*** Extracted entries Section Begins ***
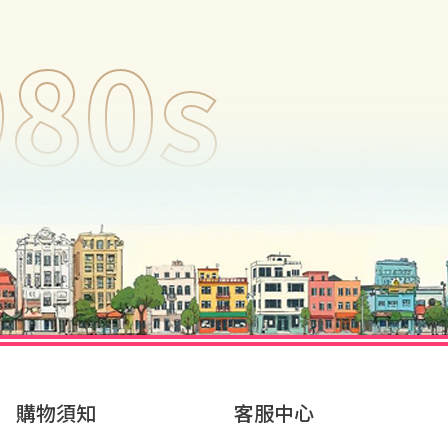
980s
商品
購物須知
客服中心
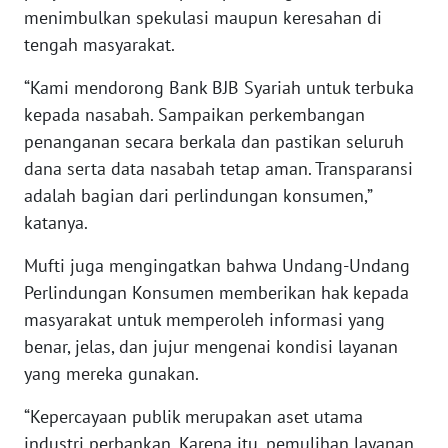
menimbulkan spekulasi maupun keresahan di
WN
tengah masyarakat.
BABEL
“Kami mendorong Bank BJB Syariah untuk terbuka
WN
kepada nasabah. Sampaikan perkembangan
SUMBAR
penanganan secara berkala dan pastikan seluruh
dana serta data nasabah tetap aman. Transparansi
WN
adalah bagian dari perlindungan konsumen,”
SUMSEL
katanya.
WN
Mufti juga mengingatkan bahwa Undang-Undang
BENGKULU
Perlindungan Konsumen memberikan hak kepada
masyarakat untuk memperoleh informasi yang
WN
benar, jelas, dan jujur mengenai kondisi layanan
LAMPUNG
yang mereka gunakan.
WN
“Kepercayaan publik merupakan aset utama
JATENG
industri perbankan. Karena itu, pemulihan layanan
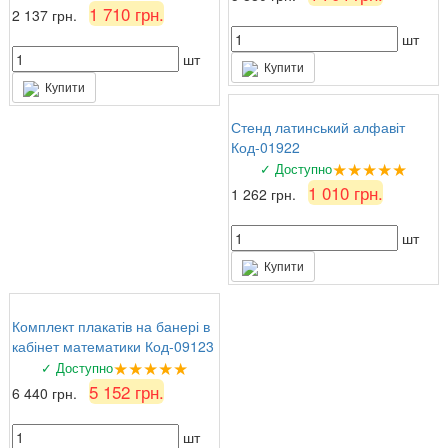
1 710 грн.
2 137 грн.
шт
шт
Купити
Купити
Стенд латинський алфавіт
Код-01922
★★★★★
✓ Доступно
1 010 грн.
1 262 грн.
шт
Купити
Комплект плакатів на банері в
кабінет математики Код-09123
★★★★★
✓ Доступно
5 152 грн.
6 440 грн.
шт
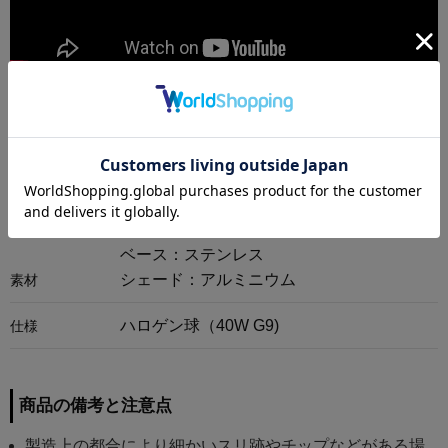
商品情報
高1400 幅300 mm 重量3kg
サイズ
支柱・：ステンレス
ベース：ステンレス
シェード：アルミニウム
素材
ハロゲン球（40W G9)
仕様
商品の備考と注意点
製造上の都合により細かいスリ跡やチップなどがある場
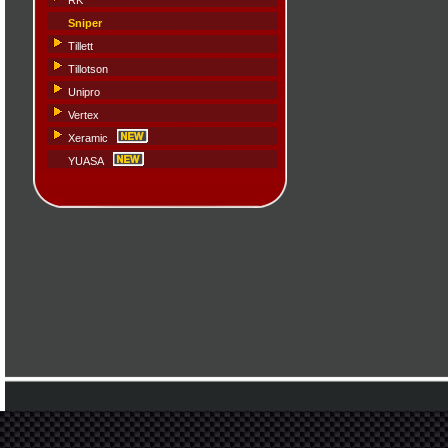
RK
Sniper
Tillett
Tillotson
Unipro
Vertex
Xeramic
YUASA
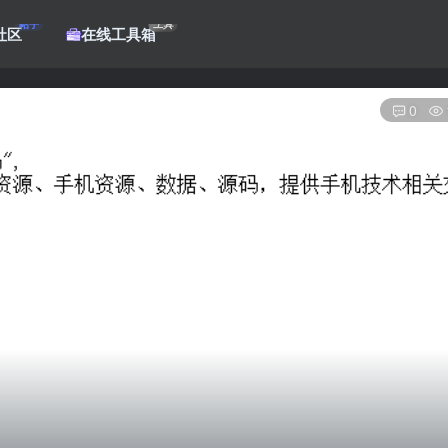
帖子
工具
社区
在线工具箱
0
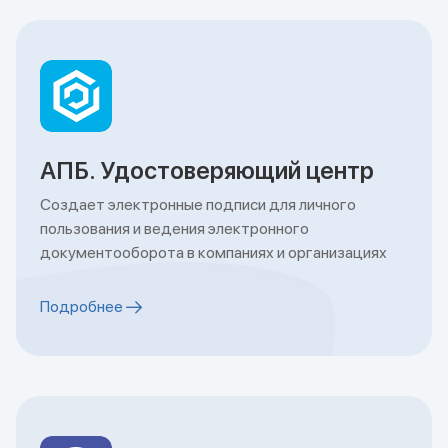
АПБ. Удостоверяющий центр
Создает электронные подписи для личного
пользования и ведения электронного
документооборота в компаниях и организациях
Подробнее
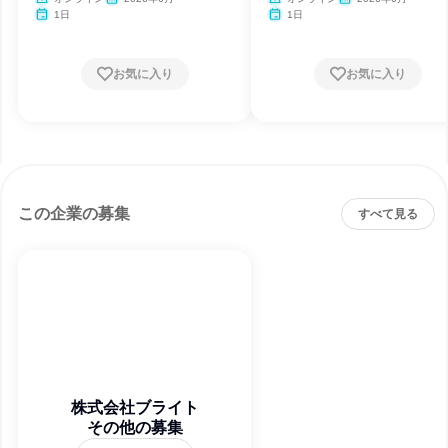
1日
1日
お気に入り
お気に入り
この企業の募集
すべて見る
株式会社ブライト
その他の募集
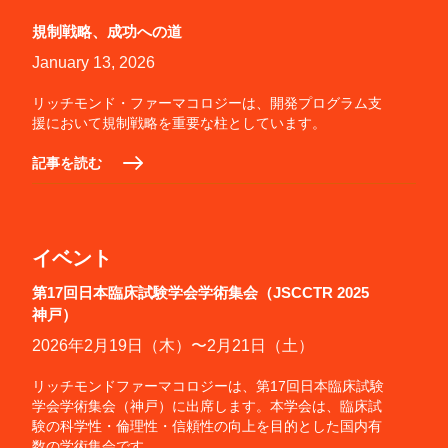
規制戦略、成功への道
January 13, 2026
リッチモンド・ファーマコロジーは、開発プログラム支
援において規制戦略を重要な柱としています。
記事を読む
イベント
第17回日本臨床試験学会学術集会（JSCCTR 2025
神戸）
2026年2月19日（木）〜2月21日（土）
リッチモンドファーマコロジーは、第17回日本臨床試験
学会学術集会（神戸）に出席します。本学会は、臨床試
験の科学性・倫理性・信頼性の向上を目的とした国内有
数の学術集会です。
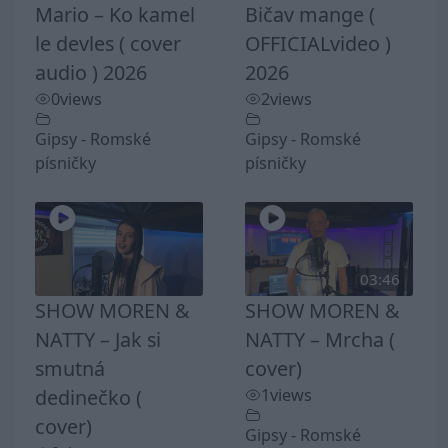
Mario – Ko kamel
Bičav mange (
le devles ( cover
OFFICIALvideo )
audio ) 2026
2026
0
views
2
views
Gipsy - Romské
Gipsy - Romské
písničky
písničky
03:46
SHOW MOREN &
SHOW MOREN &
NATTY – Jak si
NATTY – Mrcha (
smutná
cover)
dedinečko (
1
views
cover)
Gipsy - Romské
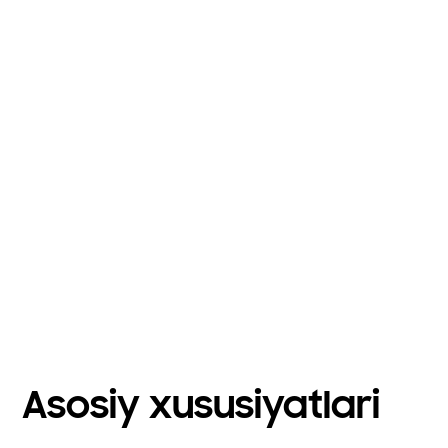
Asosiy xususiyatlari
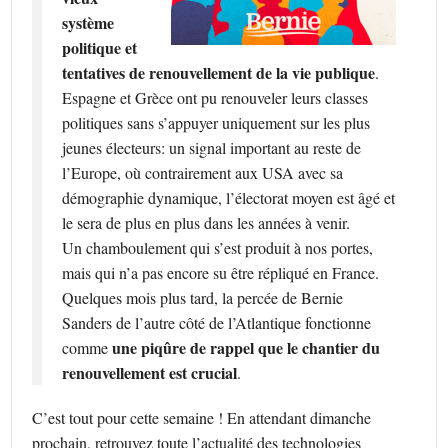
système
politique et
tentatives de renouvellement de la vie publique
.
Espagne et Grèce ont pu renouveler leurs classes
politiques sans s’appuyer uniquement sur les plus
jeunes électeurs: un signal important au reste de
l’Europe, où contrairement aux USA avec sa
démographie dynamique, l’électorat moyen est âgé et
le sera de plus en plus dans les années à venir.
Un chamboulement qui s’est produit à nos portes,
mais qui n’a pas encore su être répliqué en France.
Quelques mois plus tard, la percée de Bernie
Sanders de l’autre côté de l’Atlantique fonctionne
une piqûre de rappel que le chantier du
comme
renouvellement est crucial
.
C’est tout pour cette semaine ! En attendant dimanche
prochain, retrouvez toute l’actualité des technologies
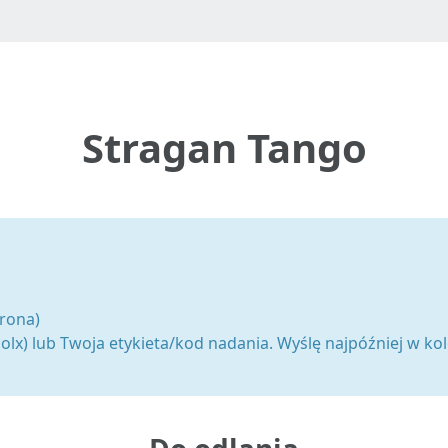
Stragan Tango
rona)
olx) lub Twoja etykieta/kod nadania. Wyślę najpóźniej w ko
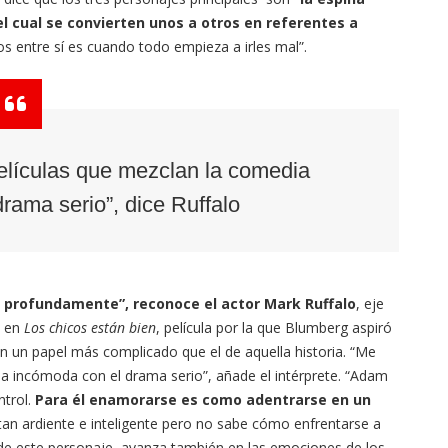
el cual se convierten unos a otros en referentes a
s entre sí es cuando todo empieza a irles mal”.
elículas que mezclan la comedia
rama serio”, dice Ruffalo
 profundamente”, reconoce el actor Mark Ruffalo
, eje
e en
Los chicos están bien
, película por la que Blumberg aspiró
con un papel más complicado que el de aquella historia. “Me
ia incómoda con el drama serio”, añade el intérprete. “Adam
ntrol.
Para él enamorarse es como adentrarse en un
tan ardiente e inteligente pero no sabe cómo enfrentarse a
és de este personaje, avanza también en las emociones de los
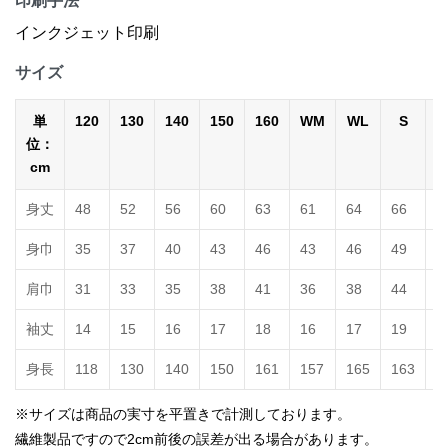
印刷手法
インクジェット印刷
サイズ
単
120
130
140
150
160
WM
WL
S
位：
cm
身丈
48
52
56
60
63
61
64
66
7
身巾
35
37
40
43
46
43
46
49
5
肩巾
31
33
35
38
41
36
38
44
4
袖丈
14
15
16
17
18
16
17
19
2
身長
118
130
140
150
161
157
165
163
1
※サイズは商品の実寸を平置きで計測しております。
繊維製品ですので2cm前後の誤差が出る場合があります。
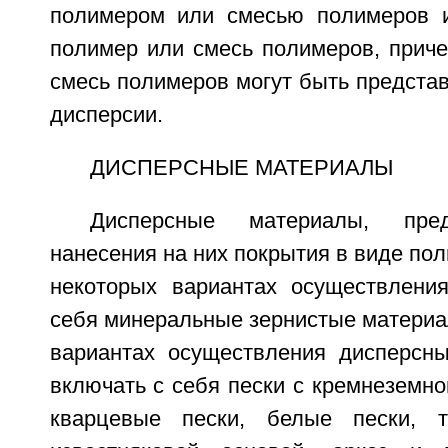
полимером или смесью полимеров 
полимер или смесь полимеров, приче
смесь полимеров могут быть предста
дисперсии.
ДИСПЕРСНЫЕ МАТЕРИАЛЫ
Дисперсные материалы, пре
нанесения на них покрытия в виде пол
некоторых вариантах осуществлени
себя минеральные зернистые материал
вариантах осуществления дисперсн
включать с себя пески с кремнеземной
кварцевые пески, белые пески, 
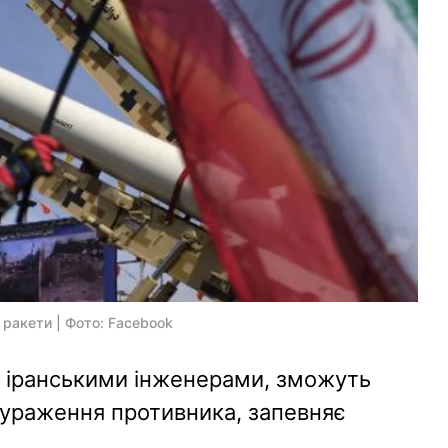
 ракети | Фото: Facebook
ні іранськими інженерами, зможуть
 ураження противника, запевняє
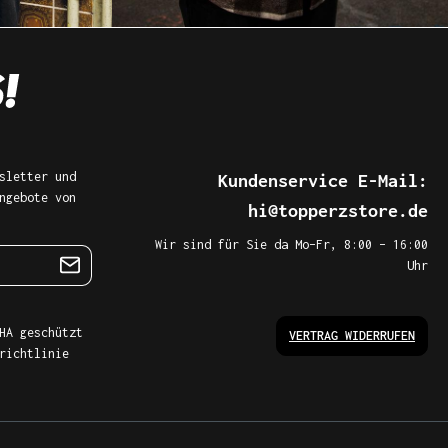
sletter und
Kundenservice E-Mail:
ngebote von
hi@topperzstore.de
Wir sind für Sie da Mo–Fr, 8:00 – 16:00
Uhr
HA geschützt
VERTRAG WIDERRUFEN
richtlinie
*** Extracted entries Section Ends ***
**Task prompt:** Each line of the data must be transcribed exactly; pictures are not carried over.

**Answer to this exercise:**
980s
商品
購物須知
客服中心
menimbulkan spekulasi maupun keresahan di
WN
tengah masyarakat.
BABEL
“Kami mendorong Bank BJB Syariah untuk terbuka
WN
kepada nasabah. Sampaikan perkembangan
SUMBAR
penanganan secara berkala dan pastikan seluruh
dana serta data nasabah tetap aman. Transparansi
WN
adalah bagian dari perlindungan konsumen,”
SUMSEL
katanya.
WN
Mufti juga mengingatkan bahwa Undang-Undang
BENGKULU
Perlindungan Konsumen memberikan hak kepada
masyarakat untuk memperoleh informasi yang
WN
benar, jelas, dan jujur mengenai kondisi layanan
LAMPUNG
yang mereka gunakan.
WN
“Kepercayaan publik merupakan aset utama
JATENG
industri perbankan. Karena itu, pemulihan layanan
1 710 грн.
2 137 грн.
шт
шт
Купити
Купити
Стенд латинський алфавіт
Код-01922
★★★★★
✓ Доступно
1 010 грн.
1 262 грн.
шт
Купити
Комплект плакатів на банері в
кабінет математики Код-09123
★★★★★
✓ Доступно
5 152 грн.
6 440 грн.
шт
商品情報
高1400 幅300 mm 重量3kg
サイズ
支柱・：ステンレス
ベース：ステンレス
シェード：アルミニウム
素材
ハロゲン球（40W G9)
仕様
商品の備考と注意点
製造上の都合により細かいスリ跡やチップなどがある場
RK
Sniper
Tillett
Tillotson
Unipro
Vertex
Xeramic
YUASA
帖子
工具
社区
在线工具箱
0
АПБ. Удостоверяющий центр
Создает электронные подписи для личного
пользования и ведения электронного
документооборота в компаниях и организациях
Подробнее
1日
1日
お気に入り
お気に入り
この企業の募集
すべて見る
株式会社ブライト
その他の募集
規制戦略、成功への道
January 13, 2026
リッチモンド・ファーマコロジーは、開発プログラム支
援において規制戦略を重要な柱としています。
記事を読む
イベント
第17回日本臨床試験学会学術集会（JSCCTR 2025
神戸）
2026年2月19日（木）〜2月21日（土）
リッチモンドファーマコロジーは、第17回日本臨床試験
学会学術集会（神戸）に出席します。本学会は、臨床試
験の科学性・倫理性・信頼性の向上を目的とした国内有
数の学術集会です。
Mario – Ko kamel
Bičav mange (
le devles ( cover
OFFICIALvideo )
audio ) 2026
2026
0
views
2
views
Gipsy - Romské
Gipsy - Romské
písničky
písničky
03:46
SHOW MOREN &
SHOW MOREN &
NATTY – Jak si
NATTY – Mrcha (
smutná
cover)
dedinečko (
1
views
cover)
Gipsy - Romské
Asosiy xususiyatlari
système
politique et
tentatives de renouvellement de la vie publique
.
Espagne et Grèce ont pu renouveler leurs classes
politiques sans s’appuyer uniquement sur les plus
jeunes électeurs: un signal important au reste de
l’Europe, où contrairement aux USA avec sa
démographie dynamique, l’électorat moyen est âgé et
le sera de plus en plus dans les années à venir.
Un chamboulement qui s’est produit à nos portes,
mais qui n’a pas encore su être répliqué en France.
Quelques mois plus tard, la percée de Bernie
Sanders de l’autre côté de l’Atlantique fonctionne
une piqûre de rappel que le chantier du
comme
renouvellement est crucial
.
C’est tout pour cette semaine ! En attendant dimanche
prochain, retrouvez toute l’actualité des technologies
Stragan Tango
rona)
olx) lub Twoja etykieta/kod nadania. Wyślę najpóźniej w ko
el cual se convierten unos a otros en referentes a
s entre sí es cuando todo empieza a irles mal”.
elículas que mezclan la comedia
rama serio”, dice Ruffalo
 profundamente”, reconoce el actor Mark Ruffalo
, eje
e en
Los chicos están bien
, película por la que Blumberg aspiró
con un papel más complicado que el de aquella historia. “Me
ia incómoda con el drama serio”, añade el intérprete. “Adam
ntrol.
Para él enamorarse es como adentrarse en un
tan ardiente e inteligente pero no sabe cómo enfrentarse a
és de este personaje, avanza también en las emociones de los
印刷手法
インクジェット印刷
サイズ
単
120
130
140
150
160
WM
WL
S
位：
cm
身丈
48
52
56
60
63
61
64
66
7
身巾
35
37
40
43
46
43
46
49
5
肩巾
31
33
35
38
41
36
38
44
4
袖丈
14
15
16
17
18
16
17
19
2
身長
118
130
140
150
161
157
165
163
1
※サイズは商品の実寸を平置きで計測しております。
繊維製品ですので2cm前後の誤差が出る場合があります。
полимером или смесью полимеров 
полимер или смесь полимеров, приче
смесь полимеров могут быть предста
дисперсии.
ДИСПЕРСНЫЕ МАТЕРИАЛЫ
Дисперсные материалы, пре
нанесения на них покрытия в виде пол
некоторых вариантах осуществлени
себя минеральные зернистые материал
вариантах осуществления дисперсн
включать с себя пески с кремнеземной
кварцевые пески, белые пески, 
 ракети | Фото: Facebook
ні іранськими інженерами, зможуть
 ураження противника, запевняє
sletter und
Kundenservice E-Mail:
ngebote von
hi@topperzstore.de
Wir sind für Sie da Mo–Fr, 8:00 – 16:00
Uhr
HA geschützt
VERTRAG WIDERRUFEN
richtlinie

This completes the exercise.